Given two strings, find the length of their longest common subsequence (LCS). The subsequence does not need to be contiguous in either string.


Examples

Some test cases to verify our solution.

assert lcs("abcdefghi", "zzfghizz") == 4 # "fghi"
assert lcs("abcdefghi", "azbzczdzezfz") == 4 # "abcd"
assert lcs("abc", "xyz") == 0

Solution

This is a dynamic programming problem.

We construct a cache backwards.
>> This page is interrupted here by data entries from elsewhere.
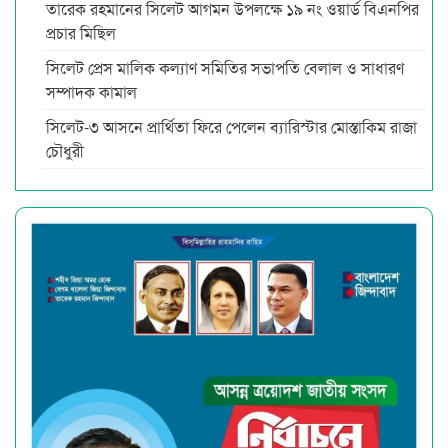
তারেক রহমানের সিলেট আগমন উপলক্ষে ১৯ নং ওয়ার্ড বিএনপির
প্রচার মিছিল
সিলেট প্রেস মালিক কল্যাণ সমিতির সভাপতি বেলাল ও সাধারণ
সম্পাদক কামাল
সিলেট-৩ আসনে প্রার্থিতা ফিরে পেলেন ব্যারিস্টার মোস্তাকিম রাজা
চৌধুরী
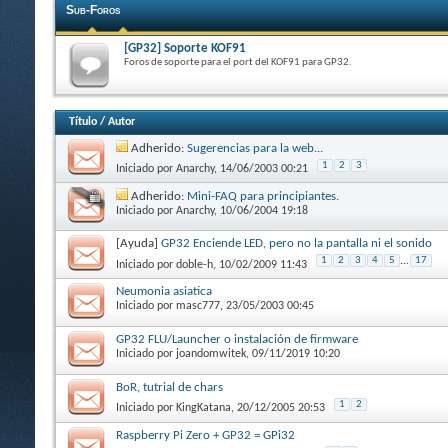
Sub-Foros
[GP32] Soporte KOF91
Foros de soporte para el port del KOF91 para GP32.
Título
/
Autor
Adherido:
Sugerencias para la web...
1
2
3
Iniciado por
Anarchy
, 14/06/2003 00:21
Adherido:
Mini-FAQ para principiantes.
Iniciado por
Anarchy
, 10/06/2004 19:18
[Ayuda]
GP32 Enciende LED, pero no la pantalla ni el sonido
1
2
3
4
5
...
17
Iniciado por
doble-h
, 10/02/2009 11:43
Neumonia asiatica
Iniciado por
masc777
, 23/05/2003 00:45
GP32 FLU/Launcher o instalación de firmware
Iniciado por
joandomwitek
, 09/11/2019 10:20
BoR, tutrial de chars
1
2
Iniciado por
KingKatana
, 20/12/2005 20:53
Raspberry Pi Zero + GP32 = GPi32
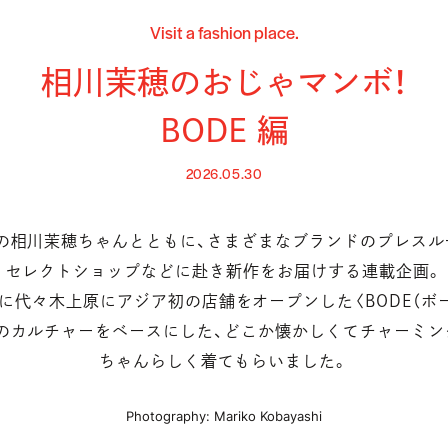
Visit a fashion place.
相川茉穂のおじゃマンボ！
BODE 編
2026.05.30
の相川茉穂ちゃんとともに、さまざまなブランドのプレスル
セレクトショップなどに赴き新作をお届けする連載企画。
月に代々木上原にアジア初の店舗をオープンした〈BODE（ボー
のカルチャーをベースにした、どこか懐かしくてチャーミン
ちゃんらしく着てもらいました。
Photography: Mariko Kobayashi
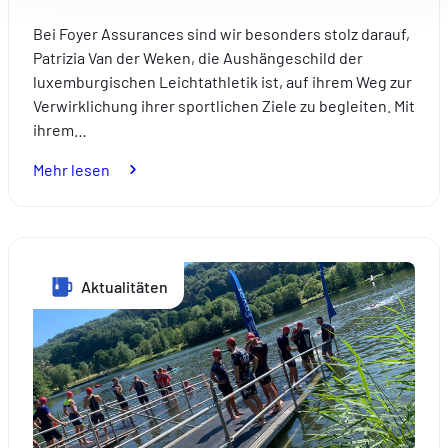
Mesurer l'audience en suivant le nombre de visiteurs et e
Bei Foyer Assurances sind wir besonders stolz darauf,
comprenant comment vous arrivez sur notre site.
Patrizia Van der Weken, die Aushängeschild der
Proposer des offres et services personnalisés et en suivr
luxemburgischen Leichtathletik ist, auf ihrem Weg zur
les performances. Partager des informations avec les résea
Verwirklichung ihrer sportlichen Ziele zu begleiten. Mit
sociaux utilisés et vous permettre de visualiser du contenu
ihrem…
hébergé sur un site externe.
:
Mehr lesen
Foyer
Assurances
an
der
Aktualitäten
Seite
von
Patrizia
Van
der
Weken:
Eine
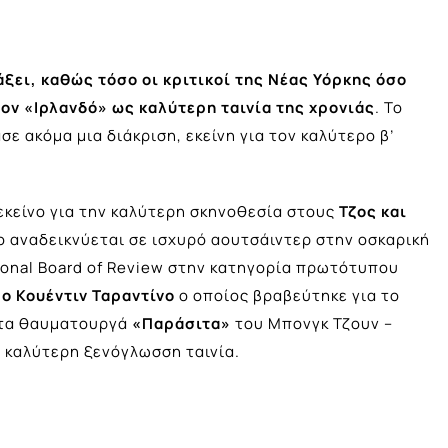
άξει, καθώς τόσο οι κριτικοί της Νέας Υόρκης όσο
τον
«Ιρλανδό»
ως καλύτερη ταινία της χρονιάς
. Το
 ακόμα μια διάκριση, εκείνη για τον καλύτερο β’
κείνο για την καλύτερη σκηνοθεσία στους
Τζος και
ίο αναδεικνύεται σε ισχυρό αουτσάιντερ στην οσκαρική
ional Board of Review στην κατηγορία πρωτότυπου
ι
ο Κουέντιν Ταραντίνο
ο οποίος βραβεύτηκε για το
 τα θαυματουργά
«Παράσιτα»
του Μπονγκ Τζουν –
 καλύτερη ξενόγλωσση ταινία.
For every index pair $i$, $j$ for s1 and s2, respectively, the LCS of the substrings starting at those indexes equals:

  1. 1 + lcs(s1[i+1:], s2[j+2]) if s1[i] == s2[j]
  2. max(lcs(s1[i+1:], s2), lcs(s1, s2[j+1:])) otherwise.
So we have to construct the cache backwards, starting from the base case where i and/or j are out of range, in which case, the LCS should be 0. Example calculations below
 |a|b              |c              |
x| |               |               |0
b| |1 + down_right |max(left, down)|0
z| |max(left, down)|max(left, down)|0
 |0|0              |0              |0

Partially filled example matrix below, where we fill the matrix from the bottom right and work toward the top left:

 |a|b|c|d|e|f|g|h|i|
z| | | | | | | | | |0
z| | | | | | | | | |0
f| | | | | | | | | |0
g| | | | | | |3|2|1|0
h|2|2|2|2|2|2|2|2|1|0
i|1|1|1|1|1|1|1|1|1|0
z|0|0|0|0|0|0|0|0|0|0
z|0|0|0|0|0|0|0|0|0|0
 |0|0|0|0|0|0|0|0|0|0

We construct the matrix and then work from the bottom up and from the right to the left, in that order.

def lcs_internal(s1, s2):
    cache = [["" for _ in range(len(s2) + 1)] for _ in range(len(s1) + 1)]
    for i in range(len(s1)-1, -1, -1):
        for j in range(len(s2)-1, -1, -1):
            if s1[i] == s2[j]:
                cache[i][j] = s1[i] + cache[i+1][j+1]
            elif len(cache[i+1][j]) > len(cache[i][j+1]):
                cache[i][j] = cache[i+1][j]
            else:
                cache[i][j] = cache[i][j+1]
    return cache[0][0]


def lcs(s1, s2):
    return len(lcs_internal(s1, s2))

Complexity

Let $n = $ len(s1), $m = $ len(s2).

Runtime complexity should be $O(n \cdot m)$.

Auxiliary space complexity should be $O(n \cdot m)$.